HANA vs Exalytics: Where two fight the third one wins? Or is there a fight really?

The recent release of Oracle Exalytics brought third round of a verbal fight between SAP and Oracle and surrounding social (press, bloggers, forumers) comments. On a closer look you will find most of the arguments and comparisons pretty shallow and a based on rhetoric, then facts, be this from SAP side or Oracle side. Those keep discussion lively and catch the attention of many, but certainly do not please us – technologists, who are left-brained. One thing is for sure: megaplayers like SAP and now Oracle directed everyone’s eyes at the long existed, but previously niche, market of in-memory databases. Smaller, but established players, do not plan to waste 15 minutes of topic’s  fame, like Mike Allen, VP Product Management at Terracotta, cited in “Big Data Buyer’s Guide…” by Enterprise Apps Today:

At the end of the day SAP HANA and Oracle’s solutions are still databases – running on dedicated hardware that has to be sized to the problem in hand – that are accessed across a network. […] Terracotta BigMemory stores data right where it’s used, in the memory where the application runs. This makes it much faster.
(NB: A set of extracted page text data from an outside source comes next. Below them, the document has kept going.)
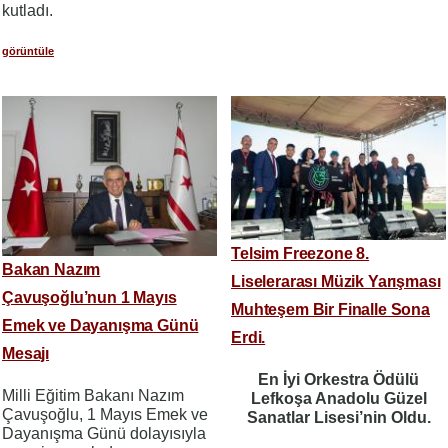
kutladı.
görüntüle
Telsim Freezone 8.
Bakan Nazım
Liselerarası Müzik Yarışması
Çavuşoğlu’nun 1 Mayıs
Muhteşem Bir Finalle Sona
Emek ve Dayanışma Günü
Erdi.
Mesajı
En İyi Orkestra Ödülü
Milli Eğitim Bakanı Nazım
Lefkoşa Anadolu Güzel
Çavuşoğlu, 1 Mayıs Emek ve
Sanatlar Lisesi’nin Oldu.
Dayanışma Günü dolayısıyla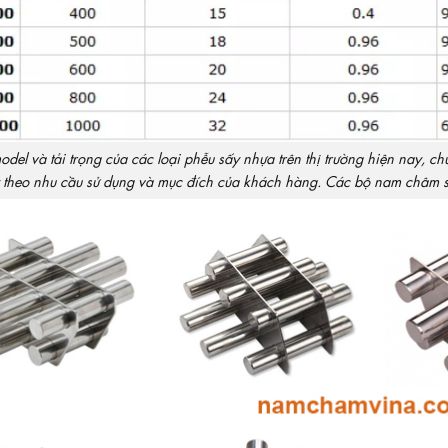
del và tải trọng của các loại phễu sấy nhựa trên thị trường hiện nay, 
ỳ theo nhu cầu sử dụng và mục đích của khách hàng. Các bộ nam châm s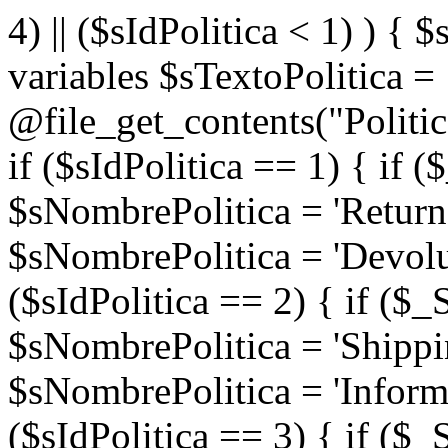
4) || ($sIdPolitica < 1) ) { $
variables $sTextoPolitica =
@file_get_contents("Politi
if ($sIdPolitica == 1) { if
$sNombrePolitica = 'Return
$sNombrePolitica = 'Devoluc
($sIdPolitica == 2) { if (
$sNombrePolitica = 'Shippi
$sNombrePolitica = 'Informa
($sIdPolitica == 3) { if (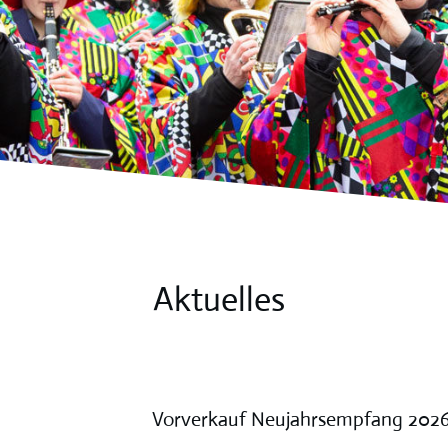
Aktuelles
Vorverkauf Neujahrsempfang 2026 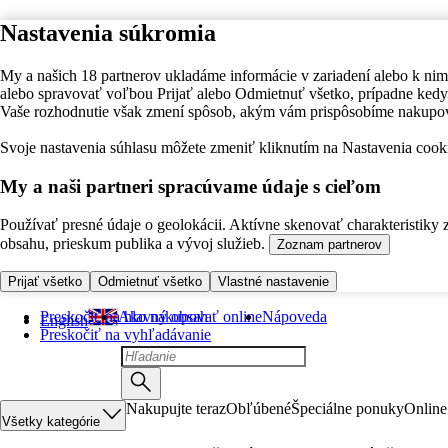
Nastavenia súkromia
My a našich 18 partnerov ukladáme informácie v zariadení alebo k nim
alebo spravovať voľbou Prijať alebo Odmietnuť všetko, prípadne ke
Vaše rozhodnutie však zmení spôsob, akým vám prispôsobíme nakupo
Svoje nastavenia súhlasu môžete zmeniť kliknutím na Nastavenia cooki
My a naši partneri spracúvame údaje s cieľom
Používať presné údaje o geolokácii. Aktívne skenovať charakteristiky 
obsahu, prieskum publika a vývoj služieb.
Zoznam partnerov
Prijať všetko
Odmietnuť všetko
Vlastné nastavenie
Preskočiť na hlavný obsah
Ako nakupovať online
Nápoveda
English
Preskočiť na vyhľadávanie
Nakupujte teraz
Obľúbené
Špeciálne ponuky
Online
Všetky kategórie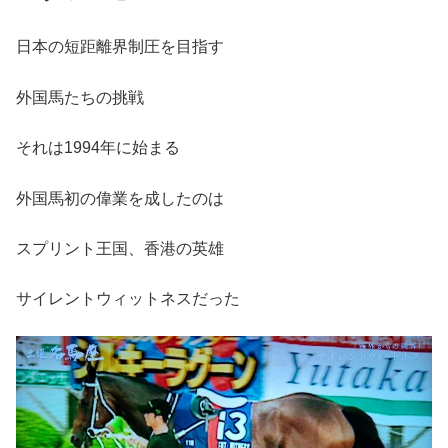
日本の短距離界制圧を目指す
外国馬たちの挑戦
それは1994年に始まる
外国馬初の偉業を成したのは
スプリント王国、香港の英雄
サイレントウィットネスだった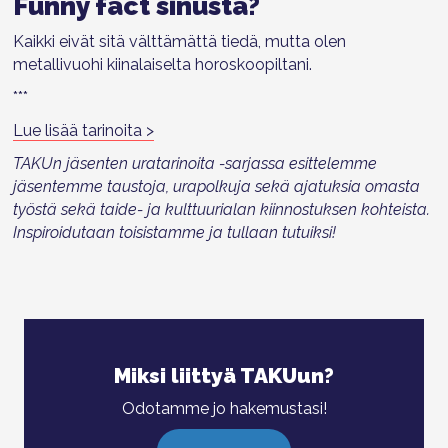
Funny fact sinusta?
Kaikki eivät sitä välttämättä tiedä, mutta olen
metallivuohi kiinalaiselta horoskoopiltani.
***
Lue lisää tarinoita >
TAKUn jäsenten uratarinoita -sarjassa esittelemme
jäsentemme
taustoja, urapolkuja sekä ajatuksia omasta
työstä sekä taide- ja kulttuurialan kiinnostuksen kohteista.
Inspiroidutaan toisistamme ja tullaan tutuiksi!
Miksi liittyä TAKUun?
Odotamme jo hakemustasi!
Well, good luck to Teracottas, VoltDBs, Altibases etc, but for the moment let us move back to SAP HANA vs Oracle Exalytics debate. Indeed, at the moment SAP HANA is much closer in comparison to Oracle Exalytics, than to Oracle Exadata or to generic Oracle Database. I said “in comparison”, and not “in competition”, because to compete the products should stand against each other in customer bids, and not in vendors’ verbal arguments. So far I haven’t seen a single place where HANA and Exalytics stood against each other in the customer’s choice. I obviously do not see everything that is happening on the market, and therefore will greatly appreciate any additional facts in the comments to this post. On the surface there are many similarities between the two:

  • both are using the word “in-memory” to describe the major characteristic of their major software component,
  • both are sold only as software+hardware combo, although with Oracle Linux and Oracle Sun hardware with Intel Xeon chips in case of Exalytics, and with SuSE Linux and Xeon-based hardware from six (and counting) SAP’s hardware partners in case of HANA
  • SAP’s initial major and most promoted use cases for HANA database were analytical data marts and planning applications, same (but only these) are use cases for Exalytics;
  • both are Fast Data solutions, requiring to couple them with Big Data solutions – Exadata in case of Exalytics, or database from Sybase family in case of HANA.

So, what make them different and why we don’t see really a fight on the market between the two, although for sure both vendors are searching prominent example to announce their superiority and victory?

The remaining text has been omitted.